In a Dec. 9 report titled “Lies and Spies,” Safeguard Defenders said it was inconceivable that a western European country would give “unfettered access” to Chinese security and intelligence officers working within its borders.
Under “readmission agreement” with Beijing, Switzerland agreed from Dec. 8, 2015 to allow agents from China’s ministry of public security to roam freely and unsupervised within its borders. The details only emerged as the deal approached its expiry date this year, Safeguard Defenders said.
Usually, bilateral readmission agreements govern the repatriation of nationals of the other country and requests for assistance, but the Sino-Swiss deal was “of an entirely different character,” the group said in its report, which was triggered by an article in the Swiss German-language newspaper NZZ am Sonntag in August.
While most are negotiated between immigration departments, the deal with China was struck with the ministry of public security, which has branches dealing with espionage and counterintelligence.
“It is also a body implicated in widespread, systematic, and wide-ranging human rights abuses,” Safeguard Defenders said, adding that the benefits only extended in one direction, and were not reciprocal.
“Agents are officially allowed into Switzerland secretly – that is, they do not declare their status or are there in any official capacity,” the report said, citing a deal with the U.K. which insists that officials from either state must enter the other country in their official capacity and not under cover.
Chinese agents are permitted to stay for two weeks and interview Chinese nationals while they are there, with the full costs of their trip paid for by the Swiss government.
“Swiss taxpayers are paying for Chinese police agents to secretly enter Switzerland and conduct unsupervised operations against Chinese people inside their country,” Safeguard Defenders wrote.
While interviews are being conducted with Chinese nationals, Swiss officials are physically present but have no interpreters, and are therefore unable to understand what is being said.
They are also free to travel anywhere within the Schengen area, and could enter other Schengen and EU states without the authorities becoming aware of their status, the report said.

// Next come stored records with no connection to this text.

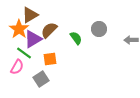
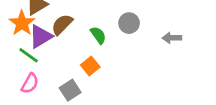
orange square: (50, 59) -> (90, 66), moved, turned -32
pink semicircle: (17, 67) -> (30, 83), moved
gray square: (41, 79) -> (70, 90), moved

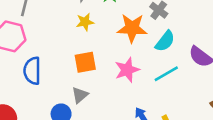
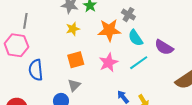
cyan semicircle: (165, 41) -> (135, 38), turned 114

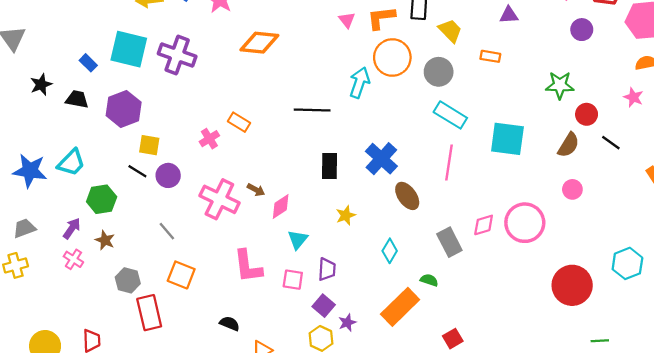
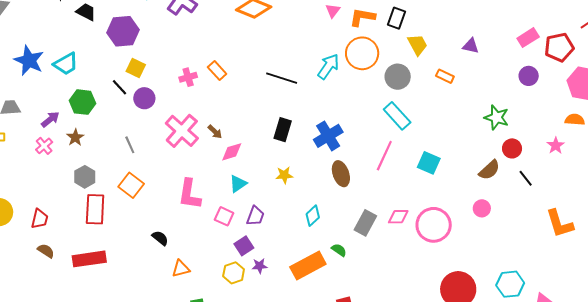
cyan square: (507, 139) -> (429, 163), moved, size x0.7
gray rectangle: (449, 242) -> (365, 223), turned 40

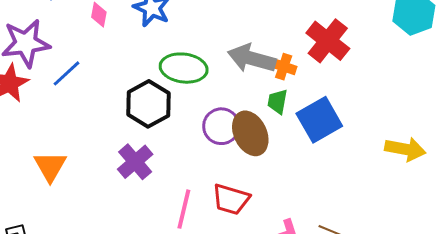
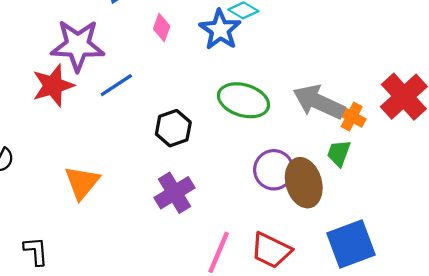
black hexagon: (148, 104) -> (173, 128), moved, size x0.7
blue square: (319, 120) -> (351, 244), moved

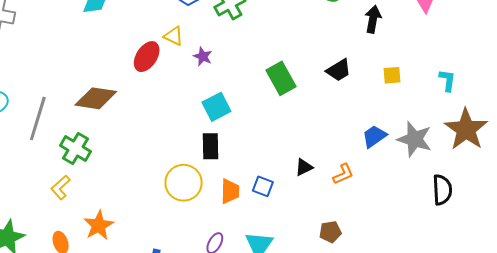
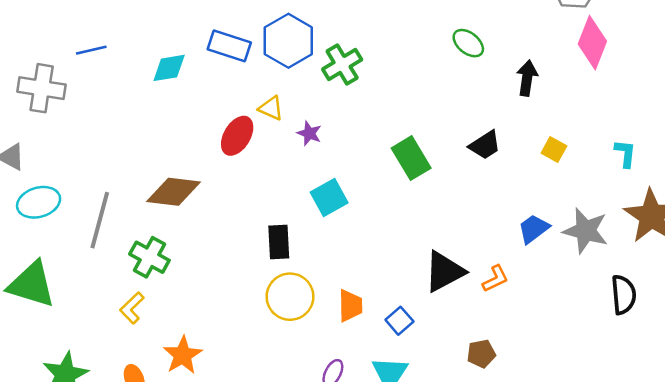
yellow square: (392, 75) -> (554, 149), turned 36
black rectangle: (211, 146) -> (279, 242), moved
black triangle: (304, 167) -> (444, 272), size x1.8
blue square: (263, 186) -> (399, 321), moved, turned 30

It said the practice, which as been defended by Swiss officials as a necessary administrative arrangement to enable the return of Chinese asylum-seekers, also risks enabling agents of the Chinese state to force people to return to China while they are in the country, unbeknown to the Swiss government.
China’s state security police are believed to have carried out “involuntary returns” of asylum-seekers to China from other countries, including Thailand, in recent years.
Germany-based commentator Cheng Shiguang said the agreement was akin to “doing a deal with the devil.”
“This secret agreement between Switzerland and the Chinese Communist Party (CCP) on immigration will definitely affect Chinese human rights activists and democracy advocates in the West,” Cheng told RFA.
“The CCP could use it to send its agents in to threaten people and force them to come back to China,” he said. “Switzerland has basically opened a huge backdoor into the EU for Chinese spies, who can make use of their Schengen visas to steal intelligence from any of the Schengen countries.”
He called on the Swiss parliament and the EU parliament to investigate further.
A moral dilemma
Guangzhou-based rights activist Wang Aizhong said people fleeing a national security crackdown in Hong Kong could be put at risk, even after they have arrived in a Schengen country.
“If this treaty isn’t revised or adjusted, there will be a moral dilemma,” Wang said. “Do they really want to leave these people’s fate to the Chinese government?”
“This isn’t just about Switzerland; other countries around the world should be alerted too,” Wang said.
Swedish human rights activist and Safeguard Defenders founder Peter Dahlin said the Swiss penchant for secrecy could be dangerous if used to forge deals with authoritarian regimes like China.
“Switzerland’s classification of this agreement as a “readmission agreement” is misleading,” Dahlin said. “It is outrageous that this so-called reciprocal agreement puts the Swiss side under the obligation to keep the identity and activities of visiting agents of the Chinese ministry of public security, a known spy organization, secret.”
Since the Safeguard Defenders report, the Swiss government has confirmed that the agreement was allowed to expire on Dec. 7, and that there are no plans to renew it.
“We have not yet discussed [renewing the deal] concretely with China,” immigration spokesperson Daniel Bach told the Keystone-SDA news agency, adding: “It is not our top priority.”